The gurkhas and interpreters I am fairly certain have been shoddily treated – but as far as ousting a premier is concerned they aren’t a deal breaker. Martin Bright isn’t a deal breaker either, though what (it would appear) he has experienced makes Brown seem ruthless. As for the windfall tax, I’d want to know more – is the home insulation deal he has negotiated with the energy companies going to save home-owners substantial amounts as well as keeping them more comfortable and reducing emissions (which would be a triple dividend on a single measure)? If so, maybe it’s for the best. I know that David Porter, head of the Association of Electricity Producers, said that the costs of the package would be passed on to customers, but as long as they’re not the customers who are on modest incomes, there’s a case for that. It’s hard to say. I don’t remember anybody setting out for us how the much-vilified energy company profits are actually being spent, or how the anticipated package would affect the pockets of people on modest incomes.

Getting rid of the basic rate of income tax was Brown’s biggest disgrace. It is something he apologised for today in the breathlessly anticipated speech he made to the Labour Party Conference. There is no reason to accept his apology until the million least affluent people who are out of pocket are no longer out of pocket. This is the only kind of apology required – for the people who lost out and also because this is the thing that most embarrassed his party in full view of their voters. This is why, in all probability, his party has been punishing him now, without a convincing reason, even though it interferes with Labour’s ability to respond to the economic crisis, and even though there is nobody else they want to see as Prime Minister instead. This is idle, self-indulgent and just slightly sadistic.

And that brings me to the evening’s headache – apparently this afternoon’s speech has turned around Brown’s fortunes. I find this incomprehensibly capricious. How is it plausible that such a vague and insubstantial speech could assuage a bunch of people who were casting aspersion on his leadership only moments before? According to Michael White, “the key connection was emotional”. Polly Toynbee observes that “few speeches ever change anything”. What changed as a result of the speech? Nothing at all. The non doms remain untaxed. The energy companies are raking it in. Taxpayers bail out Metronet and Northern Rock. The pre’97 Gurkhas and Iraqi interpreters languish abroad.

Populist behaviour from Labour members and MPs – it’s not their own minds they want changed, it’s rather that they have come to consider Gordon Brown a liability to their own constituencies, or in the case of the MPs, their seats – their reputations and their opportunity to practice their own politics. Brown’s audience listened to his speech with the ears of their constituents and, gauging it satisfactory by that yardstick, tentatively approved it themselves. Why would we derive any confidence from this spectacle of penitence, humility and soul? I don’t want him to resign or enter a leadership contest – I want him to sort out our social policy. Everybody knows there’s nobody else but him. But I happen to think that speech, which was made over to party’s head and aimed at people not unlike me, was a load of old flannel.

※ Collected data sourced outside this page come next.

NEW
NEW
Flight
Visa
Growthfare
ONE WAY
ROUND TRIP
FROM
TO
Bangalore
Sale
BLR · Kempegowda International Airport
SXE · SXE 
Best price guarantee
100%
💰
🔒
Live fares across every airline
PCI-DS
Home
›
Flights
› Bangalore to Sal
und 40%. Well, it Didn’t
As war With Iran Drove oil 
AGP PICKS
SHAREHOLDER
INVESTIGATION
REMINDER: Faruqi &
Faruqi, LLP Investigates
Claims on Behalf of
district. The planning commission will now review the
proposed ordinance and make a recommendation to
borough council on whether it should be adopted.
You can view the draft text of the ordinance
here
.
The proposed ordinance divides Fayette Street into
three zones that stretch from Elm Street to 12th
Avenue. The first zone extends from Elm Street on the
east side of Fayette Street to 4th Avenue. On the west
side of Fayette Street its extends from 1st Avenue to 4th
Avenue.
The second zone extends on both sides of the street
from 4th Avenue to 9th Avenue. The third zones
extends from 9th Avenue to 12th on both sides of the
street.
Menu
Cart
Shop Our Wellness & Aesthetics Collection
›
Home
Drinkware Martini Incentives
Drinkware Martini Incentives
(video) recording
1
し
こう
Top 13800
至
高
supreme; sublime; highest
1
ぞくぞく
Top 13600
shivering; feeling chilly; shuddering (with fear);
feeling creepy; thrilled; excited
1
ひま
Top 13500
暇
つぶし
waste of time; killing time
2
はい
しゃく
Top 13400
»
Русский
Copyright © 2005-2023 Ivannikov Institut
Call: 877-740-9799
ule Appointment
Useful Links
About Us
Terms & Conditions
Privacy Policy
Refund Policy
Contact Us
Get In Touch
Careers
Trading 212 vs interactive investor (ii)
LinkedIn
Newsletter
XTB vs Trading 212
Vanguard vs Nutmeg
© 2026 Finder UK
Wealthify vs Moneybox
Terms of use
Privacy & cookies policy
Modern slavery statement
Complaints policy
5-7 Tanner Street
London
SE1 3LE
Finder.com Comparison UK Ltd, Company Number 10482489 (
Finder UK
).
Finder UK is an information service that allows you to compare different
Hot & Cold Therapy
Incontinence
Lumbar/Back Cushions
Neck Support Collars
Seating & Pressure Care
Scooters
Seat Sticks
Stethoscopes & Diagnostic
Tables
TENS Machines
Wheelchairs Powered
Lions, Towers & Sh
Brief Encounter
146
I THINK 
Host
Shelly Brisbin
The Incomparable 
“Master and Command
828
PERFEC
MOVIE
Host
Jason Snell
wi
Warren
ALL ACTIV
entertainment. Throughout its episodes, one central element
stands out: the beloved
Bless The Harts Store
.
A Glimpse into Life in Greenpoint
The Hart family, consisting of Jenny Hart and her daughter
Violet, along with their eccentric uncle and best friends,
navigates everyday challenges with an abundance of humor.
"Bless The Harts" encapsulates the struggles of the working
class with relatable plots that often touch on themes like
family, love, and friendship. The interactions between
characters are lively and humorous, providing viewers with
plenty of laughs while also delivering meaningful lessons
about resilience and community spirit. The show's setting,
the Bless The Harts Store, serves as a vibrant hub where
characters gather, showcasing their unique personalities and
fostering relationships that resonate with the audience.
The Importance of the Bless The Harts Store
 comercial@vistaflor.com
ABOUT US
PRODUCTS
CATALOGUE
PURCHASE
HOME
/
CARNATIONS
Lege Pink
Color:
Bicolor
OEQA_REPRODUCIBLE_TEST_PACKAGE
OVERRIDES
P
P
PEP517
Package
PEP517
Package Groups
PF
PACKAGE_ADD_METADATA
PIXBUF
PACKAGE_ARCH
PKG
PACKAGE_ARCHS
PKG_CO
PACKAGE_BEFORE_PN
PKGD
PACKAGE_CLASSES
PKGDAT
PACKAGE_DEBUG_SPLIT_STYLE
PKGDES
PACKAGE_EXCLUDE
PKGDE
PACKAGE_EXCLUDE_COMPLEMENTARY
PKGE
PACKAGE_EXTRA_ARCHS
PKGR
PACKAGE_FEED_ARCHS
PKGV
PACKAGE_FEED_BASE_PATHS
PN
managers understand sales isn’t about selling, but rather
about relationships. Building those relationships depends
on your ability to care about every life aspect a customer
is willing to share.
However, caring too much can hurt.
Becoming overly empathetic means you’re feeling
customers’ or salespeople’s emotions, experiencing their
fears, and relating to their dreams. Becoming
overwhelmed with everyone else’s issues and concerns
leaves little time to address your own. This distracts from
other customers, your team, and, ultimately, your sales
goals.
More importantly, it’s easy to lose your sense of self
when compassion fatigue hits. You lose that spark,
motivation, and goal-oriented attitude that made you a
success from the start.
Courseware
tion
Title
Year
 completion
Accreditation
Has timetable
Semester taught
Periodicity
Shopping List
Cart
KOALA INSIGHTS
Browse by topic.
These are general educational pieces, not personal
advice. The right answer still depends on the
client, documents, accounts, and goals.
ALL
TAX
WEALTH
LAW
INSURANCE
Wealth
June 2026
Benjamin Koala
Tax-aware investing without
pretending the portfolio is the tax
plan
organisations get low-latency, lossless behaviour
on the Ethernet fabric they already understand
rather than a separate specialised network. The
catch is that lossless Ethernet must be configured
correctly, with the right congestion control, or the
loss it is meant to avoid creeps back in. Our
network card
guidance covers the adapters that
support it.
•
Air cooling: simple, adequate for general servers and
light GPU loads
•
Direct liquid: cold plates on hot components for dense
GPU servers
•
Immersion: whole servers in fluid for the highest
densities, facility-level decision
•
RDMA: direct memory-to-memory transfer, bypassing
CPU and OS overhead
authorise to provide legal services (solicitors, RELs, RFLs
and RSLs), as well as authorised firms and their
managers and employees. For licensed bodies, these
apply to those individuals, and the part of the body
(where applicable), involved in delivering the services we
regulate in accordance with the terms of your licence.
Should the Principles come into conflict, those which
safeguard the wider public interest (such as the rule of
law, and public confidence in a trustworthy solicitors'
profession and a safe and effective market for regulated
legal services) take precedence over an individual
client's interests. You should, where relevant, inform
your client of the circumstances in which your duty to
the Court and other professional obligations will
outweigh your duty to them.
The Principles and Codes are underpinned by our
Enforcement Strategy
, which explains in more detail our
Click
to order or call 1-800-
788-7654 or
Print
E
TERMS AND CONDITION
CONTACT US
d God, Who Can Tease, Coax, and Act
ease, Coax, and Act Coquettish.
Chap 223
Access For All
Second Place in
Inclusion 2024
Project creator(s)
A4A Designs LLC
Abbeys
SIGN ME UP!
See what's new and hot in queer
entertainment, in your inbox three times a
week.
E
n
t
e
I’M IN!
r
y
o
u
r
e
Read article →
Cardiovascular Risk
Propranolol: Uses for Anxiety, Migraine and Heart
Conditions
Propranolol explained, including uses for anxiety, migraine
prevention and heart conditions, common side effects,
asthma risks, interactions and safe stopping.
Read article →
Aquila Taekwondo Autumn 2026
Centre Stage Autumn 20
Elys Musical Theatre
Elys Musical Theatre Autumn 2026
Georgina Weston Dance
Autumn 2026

Maybe it’s me and my growing disillusionment with theorists, blurry big picture thinkers, and visionaries – or at least the irresponsible ones with ideas and no sense of practicalities. Personally I get terribly turned off by visionary speeches in the absence of definitions of terms (Brown was plenty vague), getting from a-to-b with costs, anticipated risks, and contingencies. If a political speech or text doesn’t commit to, and attempt to persuade us about, a course of action in sufficient detail that it can be grappled with by its critics, then I don’t see the use in making it. Sure, we want to see our leaders incarnate, but I’d personally rather they sung a song, maybe danced a routine, or performed a comic sketch.

But nevertheless a visionary speech is what we expected him to make. And I wonder how we came to have such a culture where we expect and allow our leaders – they all do it – to make these kinds of speeches where they try to make us feel something but nobody learns anything.